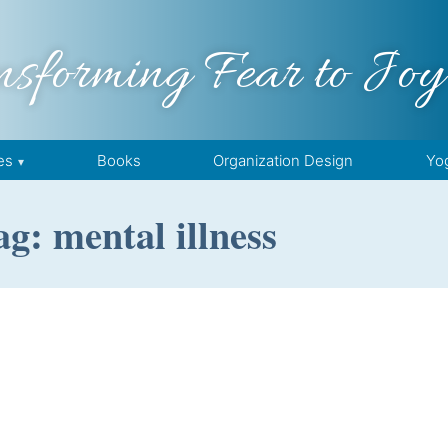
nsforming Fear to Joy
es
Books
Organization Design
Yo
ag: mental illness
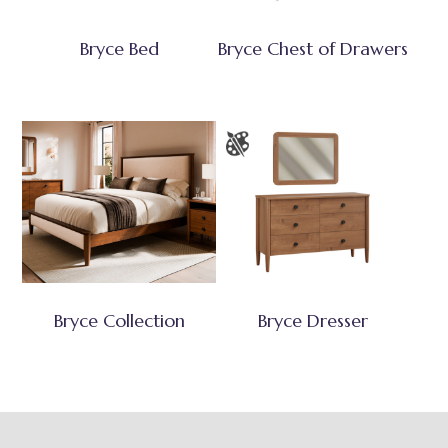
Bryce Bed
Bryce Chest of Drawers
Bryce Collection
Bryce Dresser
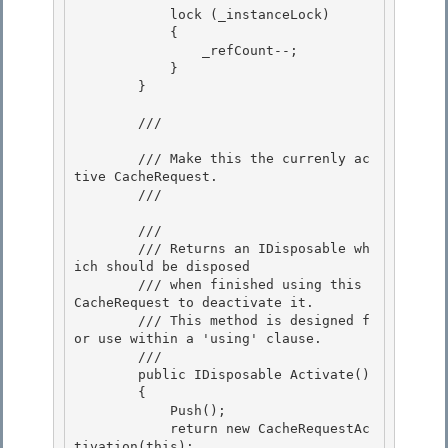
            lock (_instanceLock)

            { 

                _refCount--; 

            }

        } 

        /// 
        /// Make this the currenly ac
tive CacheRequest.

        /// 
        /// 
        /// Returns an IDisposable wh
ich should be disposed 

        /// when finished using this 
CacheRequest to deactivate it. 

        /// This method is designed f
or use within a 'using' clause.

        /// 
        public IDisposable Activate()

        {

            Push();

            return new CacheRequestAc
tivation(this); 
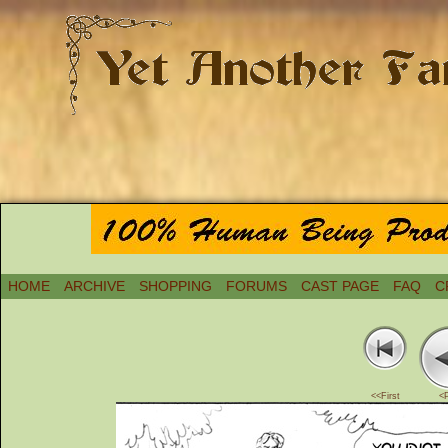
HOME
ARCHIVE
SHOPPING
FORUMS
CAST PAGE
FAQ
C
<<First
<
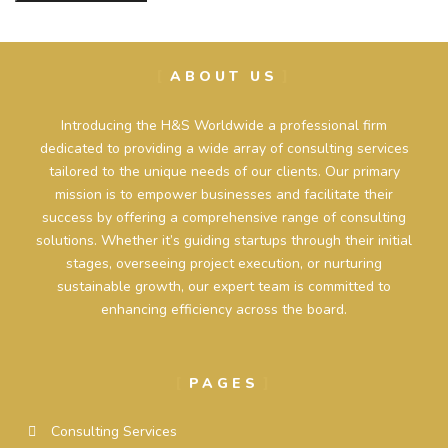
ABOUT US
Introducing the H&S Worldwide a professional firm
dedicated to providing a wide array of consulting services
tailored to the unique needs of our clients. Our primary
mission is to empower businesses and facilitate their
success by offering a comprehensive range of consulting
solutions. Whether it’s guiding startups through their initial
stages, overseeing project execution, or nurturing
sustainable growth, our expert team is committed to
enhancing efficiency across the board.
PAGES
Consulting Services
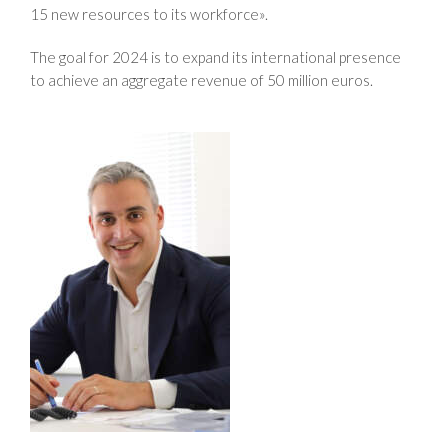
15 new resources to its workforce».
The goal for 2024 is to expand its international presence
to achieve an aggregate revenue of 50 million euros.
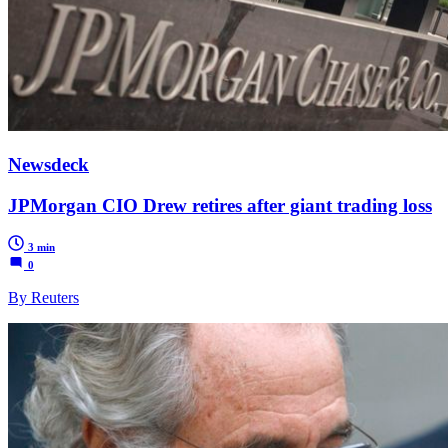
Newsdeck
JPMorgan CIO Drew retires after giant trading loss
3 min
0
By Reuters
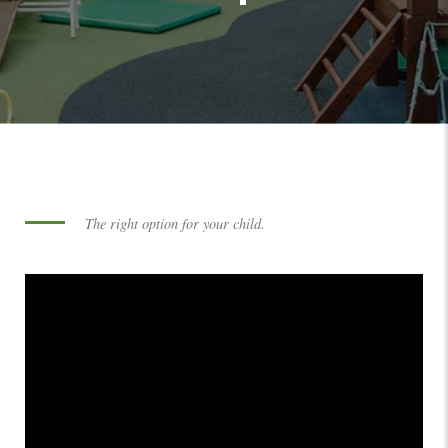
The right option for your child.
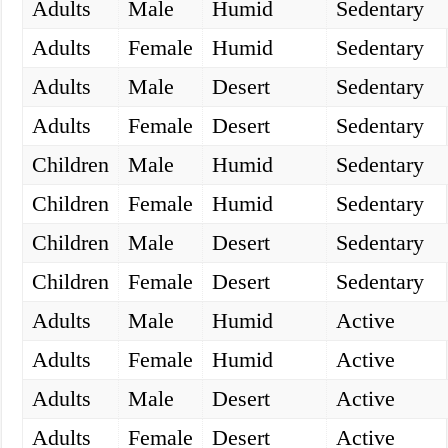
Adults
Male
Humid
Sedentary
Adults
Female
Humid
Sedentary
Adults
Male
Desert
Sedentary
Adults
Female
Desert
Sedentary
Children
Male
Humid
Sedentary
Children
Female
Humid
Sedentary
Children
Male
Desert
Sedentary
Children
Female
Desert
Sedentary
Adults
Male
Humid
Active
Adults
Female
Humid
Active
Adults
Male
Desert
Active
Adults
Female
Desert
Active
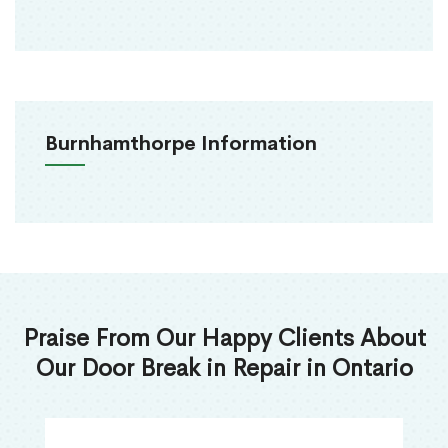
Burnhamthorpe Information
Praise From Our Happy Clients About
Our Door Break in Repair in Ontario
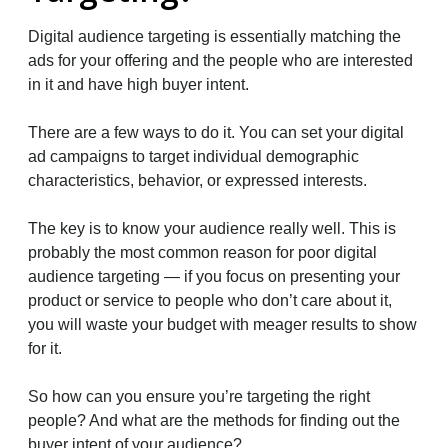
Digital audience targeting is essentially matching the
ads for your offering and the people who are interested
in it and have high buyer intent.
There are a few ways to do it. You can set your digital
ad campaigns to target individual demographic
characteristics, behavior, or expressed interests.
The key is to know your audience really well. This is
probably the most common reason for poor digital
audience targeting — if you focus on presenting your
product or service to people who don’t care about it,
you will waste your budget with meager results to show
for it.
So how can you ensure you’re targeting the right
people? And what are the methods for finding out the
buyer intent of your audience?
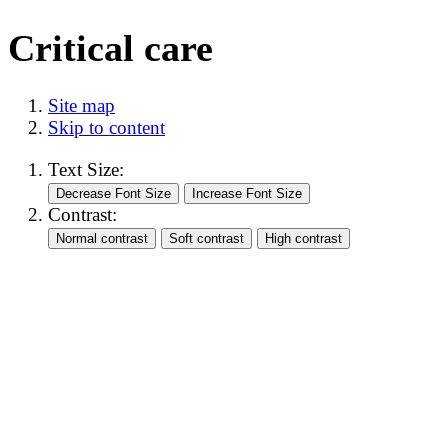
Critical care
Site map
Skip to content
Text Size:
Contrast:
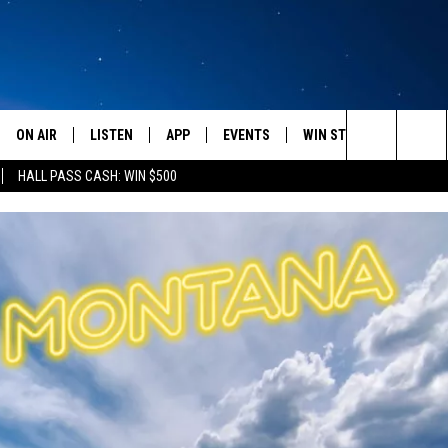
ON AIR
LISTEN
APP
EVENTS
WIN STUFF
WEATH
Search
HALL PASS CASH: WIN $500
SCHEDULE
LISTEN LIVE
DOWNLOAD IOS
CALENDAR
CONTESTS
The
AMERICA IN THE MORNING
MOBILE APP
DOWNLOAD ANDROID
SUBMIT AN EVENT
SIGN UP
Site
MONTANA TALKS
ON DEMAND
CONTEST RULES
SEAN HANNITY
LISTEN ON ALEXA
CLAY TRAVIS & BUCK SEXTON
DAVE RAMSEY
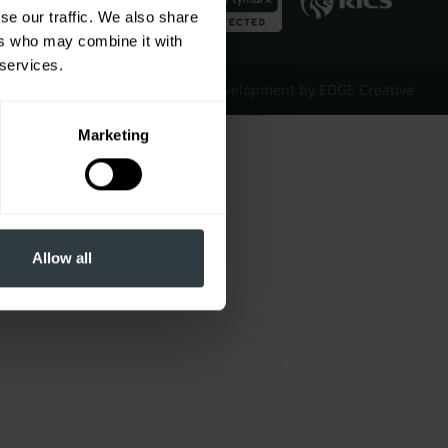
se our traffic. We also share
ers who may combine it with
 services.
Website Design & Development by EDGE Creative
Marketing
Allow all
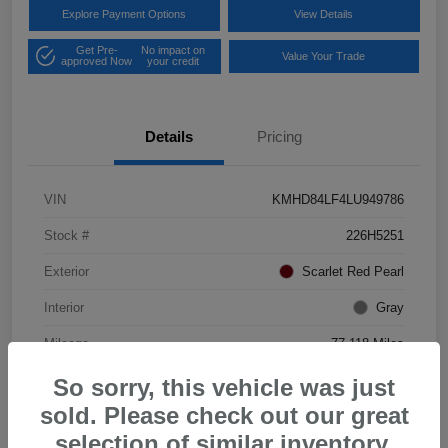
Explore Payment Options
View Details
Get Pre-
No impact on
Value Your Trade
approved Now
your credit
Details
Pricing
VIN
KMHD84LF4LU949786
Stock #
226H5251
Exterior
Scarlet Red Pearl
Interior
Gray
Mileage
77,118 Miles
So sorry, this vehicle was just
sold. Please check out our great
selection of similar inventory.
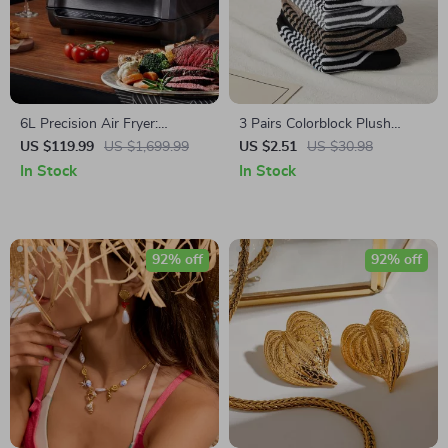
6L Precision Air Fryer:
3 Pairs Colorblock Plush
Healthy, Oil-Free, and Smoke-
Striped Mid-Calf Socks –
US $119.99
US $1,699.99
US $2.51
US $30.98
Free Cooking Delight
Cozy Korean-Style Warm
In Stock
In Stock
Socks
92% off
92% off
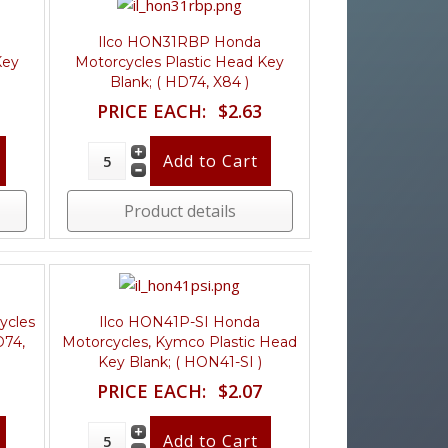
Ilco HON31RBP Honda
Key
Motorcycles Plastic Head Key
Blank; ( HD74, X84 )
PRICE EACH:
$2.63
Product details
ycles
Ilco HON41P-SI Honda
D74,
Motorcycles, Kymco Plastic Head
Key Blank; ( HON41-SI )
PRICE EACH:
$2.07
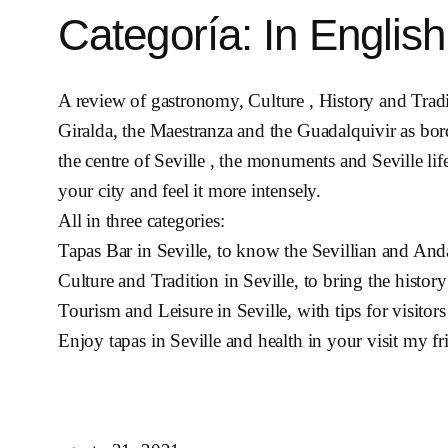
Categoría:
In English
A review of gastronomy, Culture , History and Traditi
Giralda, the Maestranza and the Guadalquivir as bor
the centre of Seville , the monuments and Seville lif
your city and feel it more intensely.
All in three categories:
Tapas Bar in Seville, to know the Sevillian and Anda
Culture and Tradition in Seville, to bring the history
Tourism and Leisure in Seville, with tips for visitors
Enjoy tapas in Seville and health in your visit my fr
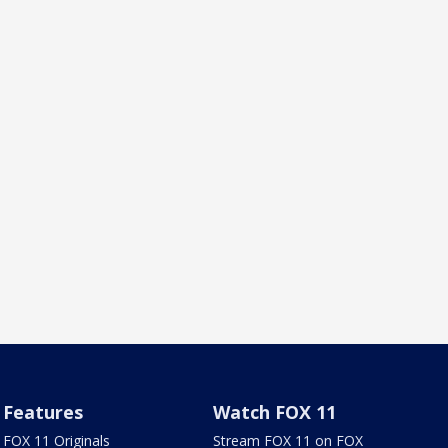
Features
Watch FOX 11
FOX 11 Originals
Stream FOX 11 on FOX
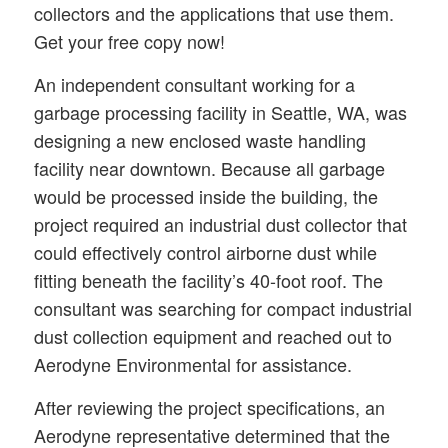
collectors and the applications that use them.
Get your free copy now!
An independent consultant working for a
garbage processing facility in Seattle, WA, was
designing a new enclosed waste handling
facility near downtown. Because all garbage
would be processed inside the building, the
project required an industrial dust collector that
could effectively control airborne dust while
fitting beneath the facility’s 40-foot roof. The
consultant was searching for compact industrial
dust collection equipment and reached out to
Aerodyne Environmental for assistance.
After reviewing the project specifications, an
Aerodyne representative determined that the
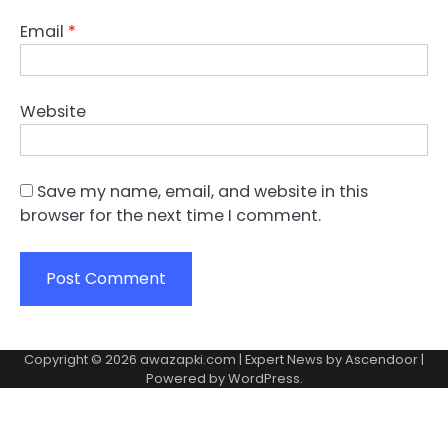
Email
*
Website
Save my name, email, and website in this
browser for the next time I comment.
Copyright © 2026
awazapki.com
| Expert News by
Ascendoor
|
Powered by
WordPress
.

:::

PROBLEM: Go through the material and report each line that holds the string "intent".

REPLY:
in it and have high buyer intent.
buyer intent of your audience?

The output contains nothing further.